As to making immortality an intuitive dogma, there are so many objections that it is wonderful (if anything were wonderful in religious opinion) how earnest theists can so treat it. But Coleridge wrote that the doctrine of the Trinity is the sole foundation of all reasonable philosophy; so with him the doctrine of the Trinity was intuitive! Let every man, for his own guidance, give as much weight as he pleases to his private thoughts, to his conscientious convictions, his auguries of what is coming, his theological philosophy; but no one can propose his "intuitive truths" as a basis for the belief of others—that is, as a basis for science. He must show, either that mankind in enormous preponderance believes them, so that they are matters of human intuition, not merely personal; or else, that in some proportion to men's growth in intellect, wisdom, nobleness of moral character, they tend to believe them.

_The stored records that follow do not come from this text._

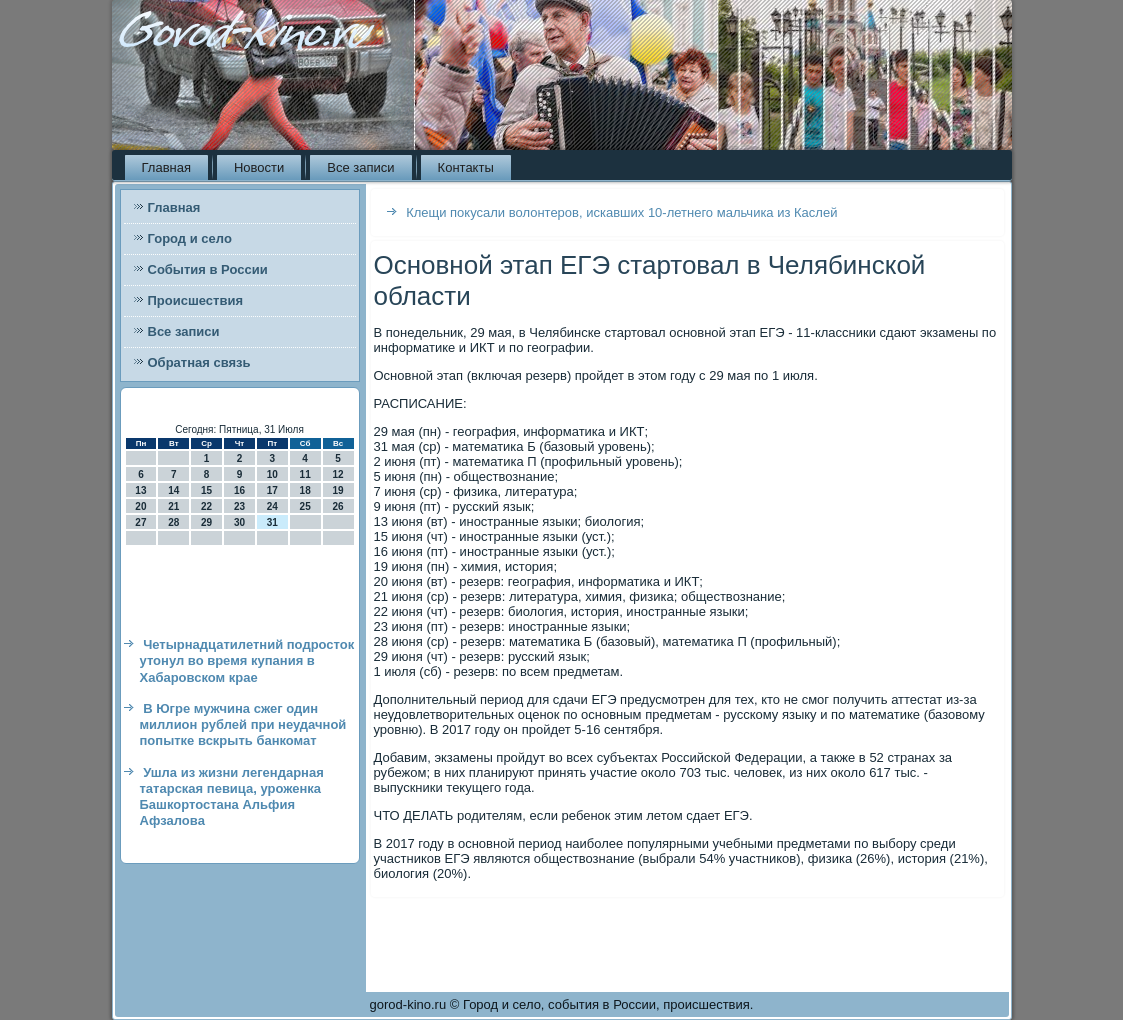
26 (337, 506)
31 (272, 522)
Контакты (466, 167)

If Theodore Parker had been satisfied to alledge this tendency, he would have a claim

for immortality as a presumption; still, as I think, by no means as a dogma which may be simply announced as truth. Immortality has always been with me (ever since I ceased to receive the doctrine on Scriptural authority) only the final result of a chain of argument which, however I might succeed in shortening it, had several loopholes of error; nor have I ever entirely overcome an underlying suspicion that there may be an inherent contradiction (such as a German school maintains that there is) in the idea that the same individual who dies can revive. Hence, practically, I am here at a vast distance from Theodore Parker, who was able to preach the doctrine as a fact, and make it fundamental in religion. He was certainly wrong in asserting for it the rank of a truth intuitive to mankind.

But the question whether we can appeal to human intuition for a decision on this particular matter is one of detail. I desire only to bring out clearly the true doctrine of intuitive truths, or "propositions to which we assent by mere dwelling of the mind upon them."